Prof. Jaydeep Kulkarni of Texas ECE has received a grant from the Semiconductor Research Corporation (SRC) to study advanced low power memory technology development. The research proposes "novel SRAM technology aimed at decoupling the conflicting low leakage power and low supply voltage design requirement using emerging nano-devices such as memristor and selector switches."
SRC is "a world class technology research consortium. With its highly regarded university research programs, SRC plays an indispensable part in the R&D strategies of some of industry's most influential entities."
Description of Research:
Static Random-Access Memory (SRAM) technology is the enabler of advanced CMOS logic technology scaling and has significant implications on continuation of Moore’s law. With rapid growth in data intensive computing, the need for large capacity SRAMs is growing across all product segments ranging from battery powered IoTs, to high performance Microprocessors to emerging machine learning accelerators. SRAMs employing minimum geometry transistors are susceptible to increased manufacturing process variations and typically limit the minimum operating voltage (Vmin) of the entire SoC affecting the product level power consumption. Current SRAM development approach is based on creating different flavors of SRAM bitcells targeted for either high Performance or extremely low power. As a result, advanced process development cost is increasing rapidly to achieve healthy yield targets for multiple SRAM-bitcell variants.
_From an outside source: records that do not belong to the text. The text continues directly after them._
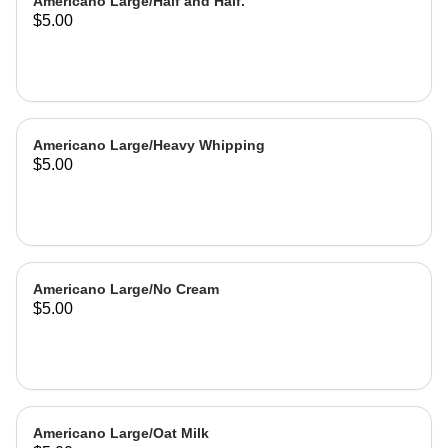
Americano Large/Half and Half.
$5.00
Americano Large/Heavy Whipping
$5.00
Americano Large/No Cream
$5.00
Americano Large/Oat Milk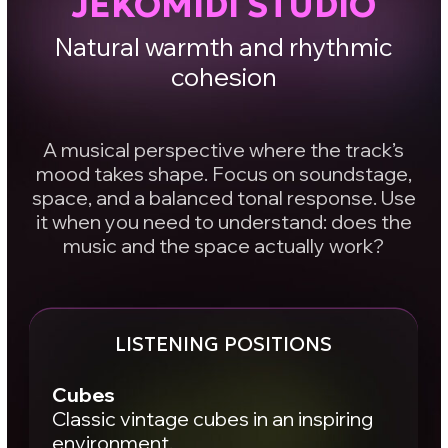
arrangements.
Main
High-end three-way monitoring for
critical listening. Punchy, controlled low
end. Clear transient definition. Control
over kick attack and sustain, fast
micro-details, and overall mix
transparency.
Result:
you start to “see” your
mix clearly.
How to work with
it
You’re not looking for a studio where your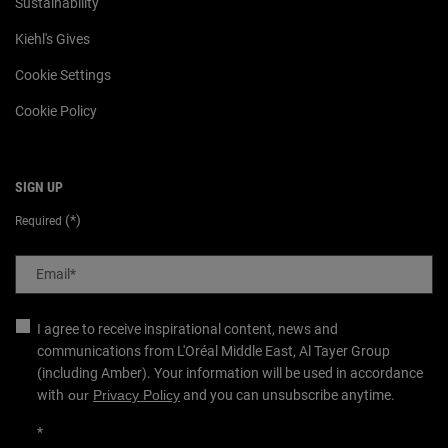
Sustainability
Kiehl's Gives
Cookie Settings
Cookie Policy
SIGN UP
(*)
Required
Email
*
I agree to receive inspirational content, news and
communications from L'Oréal Middle East, Al Tayer Group
(including Amber). Your information will be used in accordance
with
our
Privacy Policy
and you can unsubscribe anytime.
*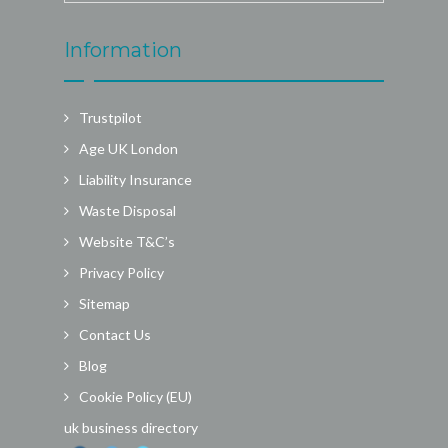
Information
Trustpilot
Age UK London
Liability Insurance
Waste Disposal
Website T&C’s
Privacy Policy
Sitemap
Contact Us
Blog
Cookie Policy (EU)
uk business directory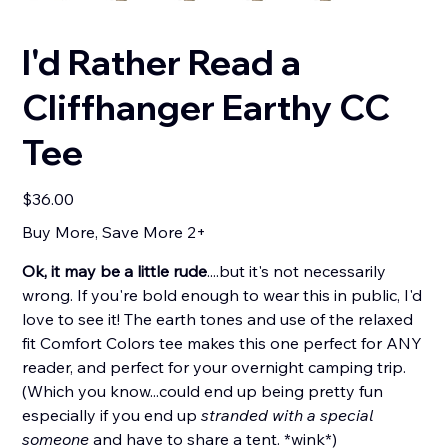
I'd Rather Read a
Cliffhanger Earthy CC
Tee
Price
$36.00
Buy More, Save More 2+
Ok, it may be a little rude
....but it's not necessarily
wrong. If you're bold enough to wear this in public, I'd
love to see it! The earth tones and use of the relaxed
fit Comfort Colors tee makes this one perfect for ANY
reader, and perfect for your overnight camping trip.
(Which you know...could end up being pretty fun
especially if you end up
stranded with a special
someone
and have to share a tent. *wink*)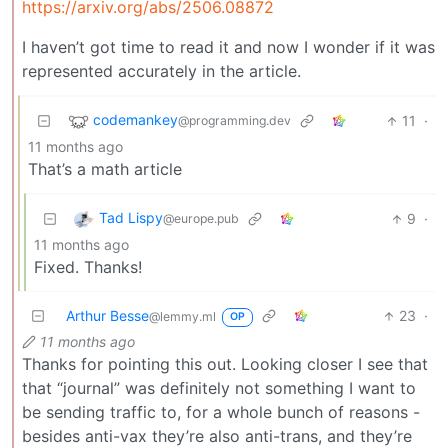
https://arxiv.org/abs/2506.08872
I haven’t got time to read it and now I wonder if it was
represented accurately in the article.
codemankey
11
·
@programming.dev
11 months ago
That’s a math article
Tad Lispy
9
·
@europe.pub
11 months ago
Fixed. Thanks!
Arthur Besse
23
·
@lemmy.ml
OP
11 months ago
Thanks for pointing this out. Looking closer I see that
that “journal” was definitely not something I want to
be sending traffic to, for a whole bunch of reasons -
besides anti-vax they’re also anti-trans, and they’re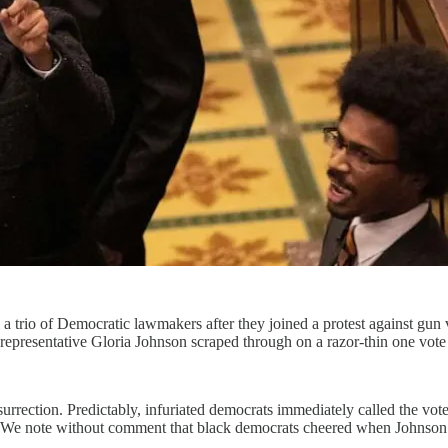
 trio of Democratic lawmakers after they joined a protest against gun 
epresentative Gloria Johnson scraped through on a razor-thin one vote
nsurrection. Predictably, infuriated democrats immediately called the vo
 We note without comment that black democrats cheered when Johnson’s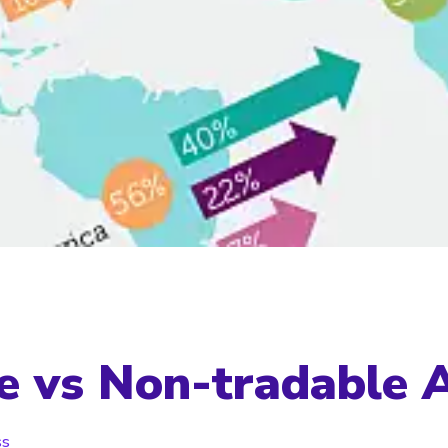
e vs Non-tradable 
ss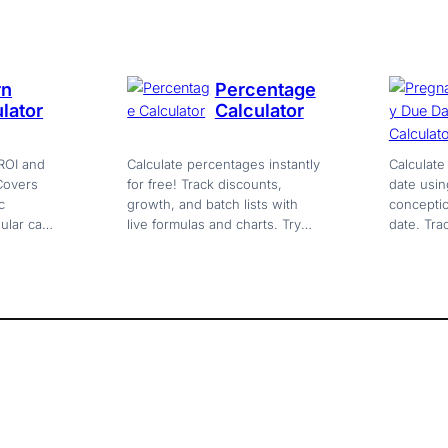
chart included. Free.
no sign-
rn
Percentage
lator
Calculator
ROI and
Calculate percentages instantly
Calculat
 Covers
for free! Track discounts,
date usin
c
growth, and batch lists with
conceptio
ular cash
live formulas and charts. Try
date. Tra
multi-
the ultimate web calculator
trimester
now!
milestone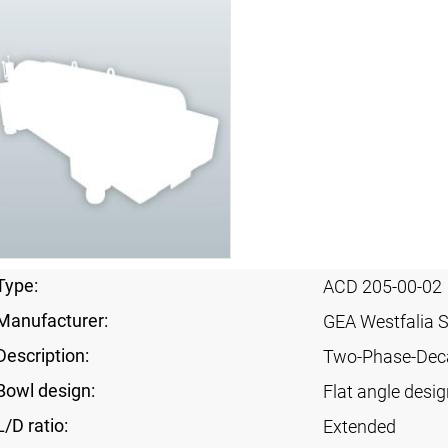
Type:
ACD 205-00-02
Manufacturer:
GEA Westfalia 
Description:
Two-Phase-Dec
Bowl design:
Flat angle desig
L/D ratio:
Extended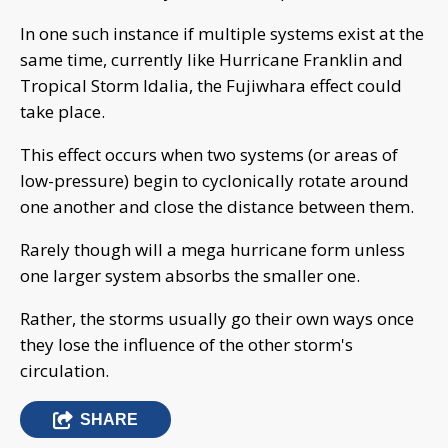
In one such instance if multiple systems exist at the
same time, currently like Hurricane Franklin and
Tropical Storm Idalia, the Fujiwhara effect could
take place.
This effect occurs when two systems (or areas of
low-pressure) begin to cyclonically rotate around
one another and close the distance between them.
Rarely though will a mega hurricane form unless
one larger system absorbs the smaller one.
Rather, the storms usually go their own ways once
they lose the influence of the other storm's
circulation.
SHARE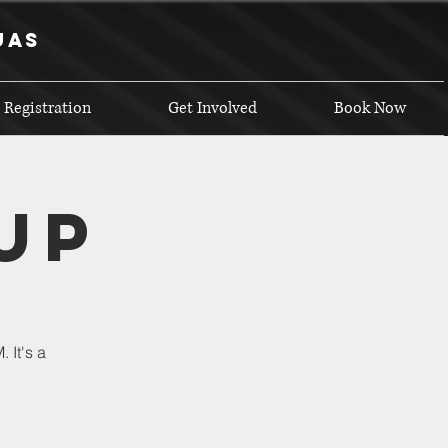
uas
 Registration
Get Involved
Book Now
up
 It's a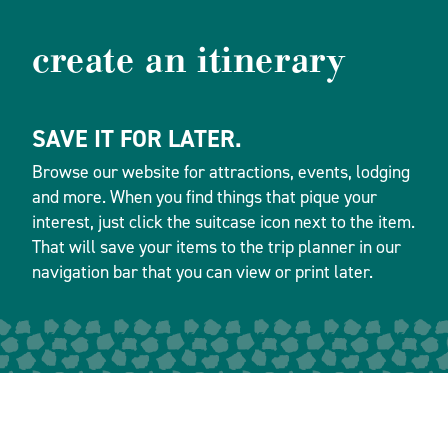
create an itinerary
SAVE IT FOR LATER.
Browse our website for attractions, events, lodging
and more. When you find things that pique your
interest, just click the suitcase icon next to the item.
That will save your items to the trip planner in our
navigation bar that you can view or print later.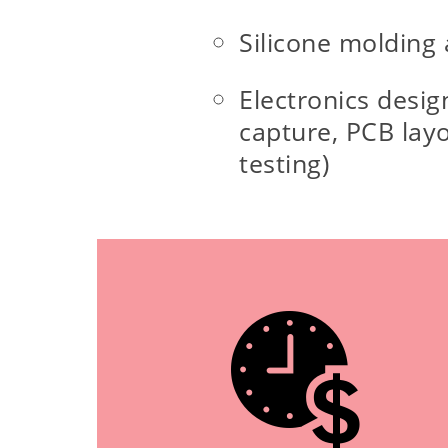
Silicone molding
Electronics desig
capture, PCB lay
testing)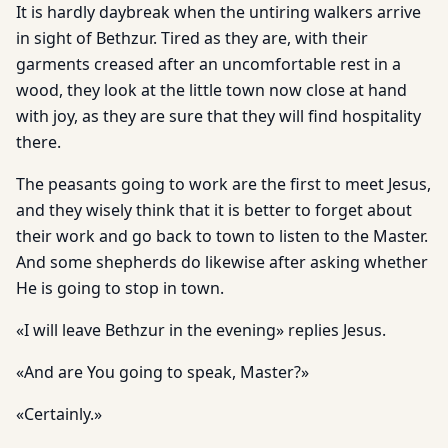
It is hardly daybreak when the untiring walkers arrive
in sight of Bethzur. Tired as they are, with their
garments creased after an uncomfortable rest in a
wood, they look at the little town now close at hand
with joy, as they are sure that they will find hospitality
there.
The peasants going to work are the first to meet Jesus,
and they wisely think that it is better to forget about
their work and go back to town to listen to the Master.
And some shepherds do likewise after asking whether
He is going to stop in town.
«I will leave Bethzur in the evening» replies Jesus.
«And are You going to speak, Master?»
«Certainly.»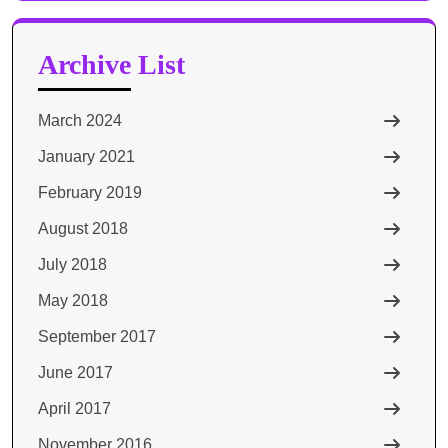
Archive List
March 2024
January 2021
February 2019
August 2018
July 2018
May 2018
September 2017
June 2017
April 2017
November 2016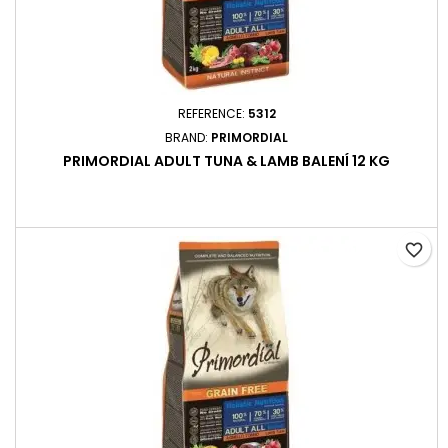
REFERENCE:
5312
BRAND:
PRIMORDIAL
PRIMORDIAL ADULT TUNA & LAMB BALENÍ 12 KG
favorite_border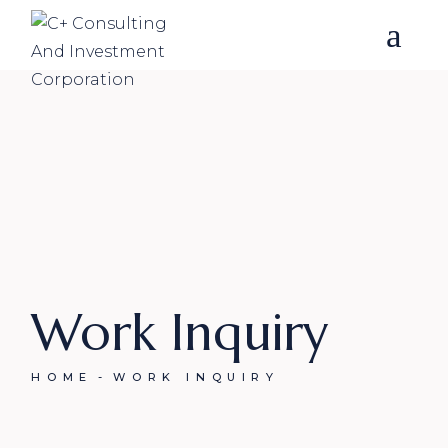
Skip
to
the
content
Work Inquiry
HOME
WORK INQUIRY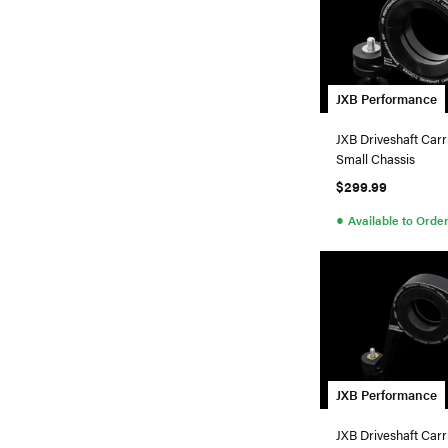
JXB Performance
JXB Driveshaft Carr
Small Chassis
$299.99
●
Available to Orde
JXB Performance
JXB Driveshaft Carr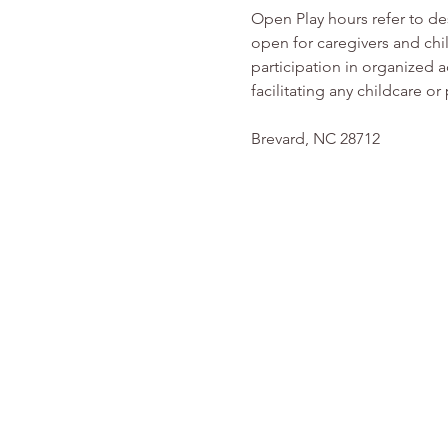
Open Play hours refer to d
open for caregivers and chi
participation in organized ac
facilitating any childcare 
Brevard, NC 28712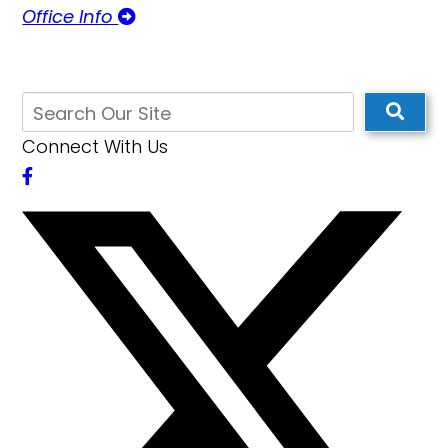
Office Info
Connect With Us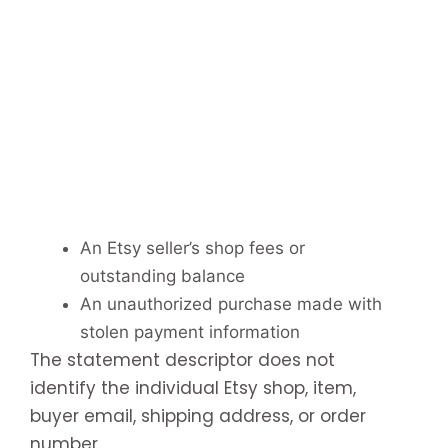
An Etsy seller’s shop fees or
outstanding balance
An unauthorized purchase made with
stolen payment information
The statement descriptor does not
identify the individual Etsy shop, item,
buyer email, shipping address, or order
number.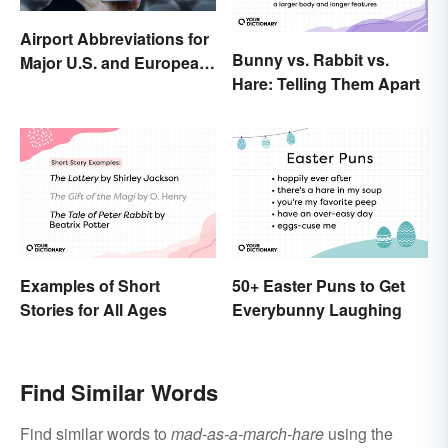
Airport Abbreviations for
Bunny vs. Rabbit vs.
Major U.S. and European
Hare: Telling Them Apart
Hubs
Examples of Short
50+ Easter Puns to Get
Stories for All Ages
Everybunny Laughing
Find Similar Words
Find similar words to
mad-as-a-march-hare
using the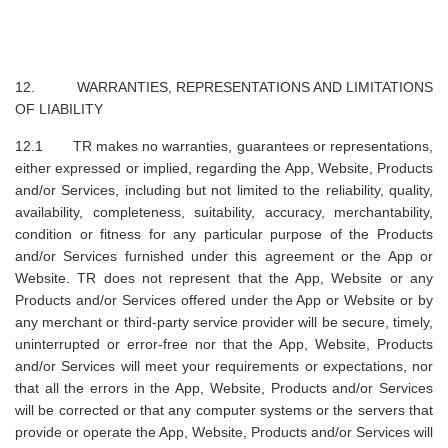
12. WARRANTIES, REPRESENTATIONS AND LIMITATIONS
OF LIABILITY
12.1 TR makes no warranties, guarantees or representations,
either expressed or implied, regarding the App, Website, Products
and/or Services, including but not limited to the reliability, quality,
availability, completeness, suitability, accuracy, merchantability,
condition or fitness for any particular purpose of the Products
and/or Services furnished under this agreement or the App or
Website. TR does not represent that the App, Website or any
Products and/or Services offered under the App or Website or by
any merchant or third-party service provider will be secure, timely,
uninterrupted or error-free nor that the App, Website, Products
and/or Services will meet your requirements or expectations, nor
that all the errors in the App, Website, Products and/or Services
will be corrected or that any computer systems or the servers that
provide or operate the App, Website, Products and/or Services will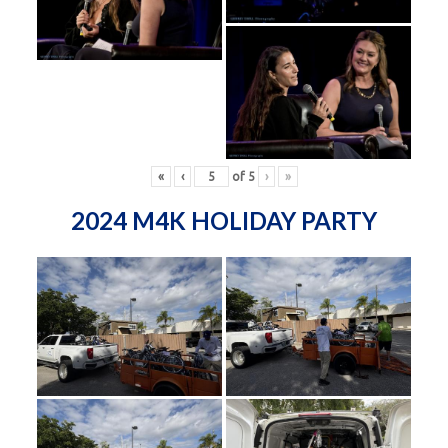
«
‹
of
5
›
»
2024 M4K HOLIDAY PARTY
This research proposes novel SRAM technology aimed at decoupling the conflicting low leakage power and low supply voltage design requirement using emerging nano-devices such as memristor and selector switches. During the standby mode, the bitcell contents are retained by programming the memristors thereby completely cutting off the supply voltage of the underlying SRAM bitcell achieving zero standby mode leakage. This research if successful, can help semiconductor companies to simplify the SRAM development across multiple product segment and can pave a road for future energy efficient memory technologies for big data compute applications.